Figures from the Society of Motor Manufacturers and Traders (SMMT) show that September saw demand for battery electric vehicles (BEV) hit a new record volume, achieving a 20.5% share of the overall market.
Units sold rose by 24.4% to 56,387, and the record market share is a 16.6% increase on the previous year. In the new car market generally, September was a key ‘74’ plate change month that saw a market increase of 1%, its best performance since 2020.
Across all fuel types, growth was driven by fleet purchases, which represented 54.2% of the overall market. Private consumer demand fell by -1.8% to 120,272 units, accounting for 43.7% of registrations.
Plug-in hybrids saw the fastest growth of any fuel type and hybrid electric vehicle registrations rose 2.6%. Meanwhile, petrol and diesel registrations declined by 9.3% and 7.1%, respectively, although together, they were still the choice of 56.4% of buyers in September.
The record volume of BEVs sold was also primarily due to fleets, deliveries of which rose 36.8% to account for more than three quarters (75.9%) of BEV registrations. Private BEV demand also rose, up 3.6% after what the SMMT called ‘unprecedented’ manufacturer discounting.
This growth was equivalent to just 410 additional registrations. Consumer demand for diesel vehicles grew at a faster rate, increasing 17.1% in September—a volume uplift of 1,367 units.
BEV market share for the year to date only marginally rose to 17.8%, with the SMMT forecasting this will reach 18.5% by the end of the year. According to the SMMT, previous assumptions—of a market delivering steady BEV growth, cheaper and plentiful raw materials, affordable energy and low interest rates—have not come to fruition.
The upfront cost of a BEV remains high and the trade association also suggested that lack of consumer confidence in the UK’s charging provision (despite recent investment and growth) is still acting as a barrier.
This is contrary to research carried out by Octopus Electric Vehicles. The electric vehicle leasing arm of the UK utility said the charging infrastructure myth was busted after its research found four out of five EV drivers said the network is ‘good’.
Sustaining the EV industry
SMMT estimates that to offset the underlying lack of consumer demand, manufacturers are on course to spend at least £2 billion discounting EVs this year. Given the money already invested to develop and bring these models to market, the situation is “untenable” and threatens manufacturer and retailer viability.
As a result of this somewhat bleak outlook, SMMT and 12 major vehicle manufacturers wrote to the chancellor on 4 October, calling for measures to support consumers and speed up the pace of the transition ahead of the budget announcement expected in the coming weeks. These include:
- Temporarily halving VAT on new EV purchases to put more than two million new ZEVs (rather than petrol or diesel) on the road by 2028.

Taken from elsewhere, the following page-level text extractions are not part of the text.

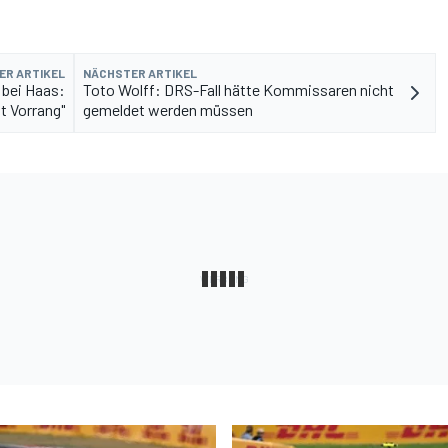
ER ARTIKEL
NÄCHSTER ARTIKEL
 bei Haas:
Toto Wolff: DRS-Fall hätte Kommissaren nicht
at Vorrang"
gemeldet werden müssen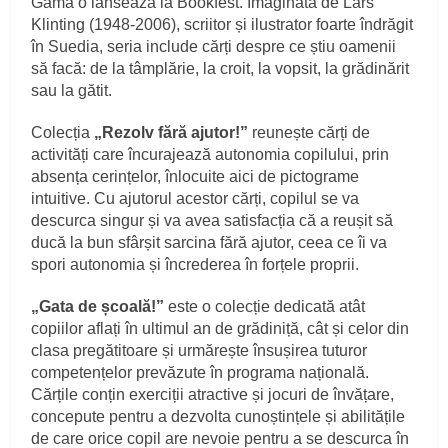
Gama o lansează la Bookfest. Imaginată de Lars
Klinting (1948-2006), scriitor și ilustrator foarte îndrăgit
în Suedia, seria include cărți despre ce știu oamenii
să facă: de la tâmplărie, la croit, la vopsit, la grădinărit
sau la gătit.
Colecția
„Rezolv fără ajutor!”
reunește cărți de
activități care încurajează autonomia copilului, prin
absența cerințelor, înlocuite aici de pictograme
intuitive. Cu ajutorul acestor cărți, copilul se va
descurca singur și va avea satisfacția că a reușit să
ducă la bun sfârșit sarcina fără ajutor, ceea ce îi va
spori autonomia și încrederea în forțele proprii.
„Gata de școală!”
este o colecție dedicată atât
copiilor aflați în ultimul an de grădiniță, cât și celor din
clasa pregătitoare și urmărește însușirea tuturor
competențelor prevăzute în programa națională.
Cărțile conțin exerciții atractive și jocuri de învățare,
concepute pentru a dezvolta cunoștințele și abilitățile
de care orice copil are nevoie pentru a se descurca în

- Scrapping the VED ‘expensive car’ tax supplement for ZEVs, due next year, to avoid penalising buyers.
- Equalising VAT on public charging to match the 5% home charging rate and mandating infrastructure targets to support those who cannot charge at home.
- Maintaining and extending the business incentives that are working, including Benefit in Kind, which supports company cars and those on salary sacrifice schemes, and the important Plug-in Van Grant.
Mike Hawes, SMMT chief executive, said: “September’s record EV performance is good news, but look under the bonnet and there are serious concerns as the market is not growing quickly enough to meet mandated targets.
While we appreciate the pressures on the public purse, the Chancellor must use the forthcoming Budget to introduce bold measures on consumer support and infrastructure to get the transition back on track and, with it, the economic growth and environmental benefits we all crave.”